June 05, 2009

Publicité par mots-clef : du neuf !

Dans une nouvelle affaire relative à des liens commerciaux figurant en marge des résultats fournis par Google sur son site, le TGI de Paris a jugé (28 mai 2009) que
L’internaute qui effectue une recherche à partir du mot-clé Look Voyages manifeste a priori un intérêt pour cette société qu’il connaît ou dont la notoriété l’incite à consulter le site Internet.
Néanmoins, le fait pour un concurrent d’apparaître au côté du site Internet de la demanderesse ne peut suffire à caractériser un acte déloyal car il entre dans le jeu normal de la concurrence de chercher à attirer vers soi les clients potentiels même si ceux-ci ont déjà effectué une démarche montrant leur intérêt pour une autre entreprise.
Les habitués de la jurisprudence en la matière n'auront pas manqué de s'étonner de cette nouvelle approche de la publicité par mots-clef.

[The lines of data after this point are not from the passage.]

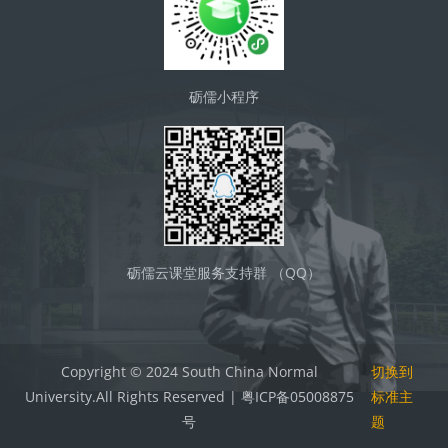
砺儒小程序
砺儒云课堂服务支持群 （QQ）
Copyright © 2024 South China Normal
切换到
University.All Rights Reserved | 粤ICP备05008875
标准主
号
题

Néanmoins, le contentieux est ici relatif aux "requêtes larges" (broadmatch) ; les publicités litigieuses sont combinées non pas à la marque "LOOK VOYAGES", mais au seul terme courant "voyages", ce qui fait qu'on ne peut rapprocher de façon pertinente cette décision de la majorité de celles déjà rendues :
Le choix du mot “voyages” pour déclencher le référencement de son site Internet alors que ce terme est un mot du langage courant indispensable à la désignation de l’activité de voyagiste, ne manifeste pas une volonté particulière de s’approprier la notoriété de la société Look Voyages et il ne peut être considéré comme fautif. Aussi, le faitpour la société Google d’offrir la possibilité de se référencer à partir de ce terme et de maintenir ce référencement après réclamation de la société Look Voyages, ne peut non plus être considéré comme fautif.
Ainsi le référencement d’ un site concurrent dans le cadre d’unerequête large basée sur le mot voyage, n’est pas constitutif d’un acte déloyal susceptible d’engager la responsabilité de son auteur, même si le réferencement répond à une recherche effectuée par un internaute au moyen de la marque Look Voyages.
La vraie nouveauté de ce jugement se situe plutôt dans son volet "publicité trompeuse". Alors qu'il a été plusieurs fois jugé contre Google que le terme "liens commerciaux" était de nature à induire en erreur, voici ce que dit le tribunal :
L’internaute moyennement informé qui a l’habitude de recourir au moteur de recherche Google, sait que ses recherches sont susceptibles de faire apparaître de nombreux résultats dont il devra apprécier la pertinence.
Ainsi même s’il ne connaît pas l’existence du service Adwords, il ne s’étonne pas que sa recherche puisse aboutir à l’affichage de plusieurs sites et il ne considère pas que les différents sites, produits, services ou entreprises qui sont mentionnés, ont nécessairement un lien entre eux.
Au surplus, la présentation de la page du site Google lui fera nécessairement faire la distinction entre les sites situés à gauche et ceux apparaissant à droite sous la bannière “liens commerciaux”. La permanence de cette présentation depuis 2002 lui a permis d’en acquérir l’expérience de telle sorte qu’il ne s’en étonne plus et qu’il a appris à l’utiliser pour obtenir très facilement des offres concurrentes qui lui permettent de confronter différentes propositions.
(...) l’internaute moyennement informé, a non seulement appris à connaître le fonctionnement d’Internet mais il a en a aussi appris le vocabulaire le plus courant de telle sorte qu’il ne se trompe pas sur le sens à attribuer aux termes “liens” et “liens commerciaux”.
C'est donc désormais officiel : l'internaute est intelligent !

1 comment:

Anonymous said...

Cher professeur,

Si vous analysez plus attentivement le jugement du 28 mai 2009, vous constaterez qu'il ne concerne pas uniquement le choix du mot-clé "voyage" en requête large, mais également le choix de "Look Voyages" en mot-clé exact. Le tribunal a d'ailleurs prononcé un sursis à statuer, dans l'attente de connaître la position de la CJCE, en ce qui concerne la contrefaçon résultant de la sélection de la marque à titre de mot-clé.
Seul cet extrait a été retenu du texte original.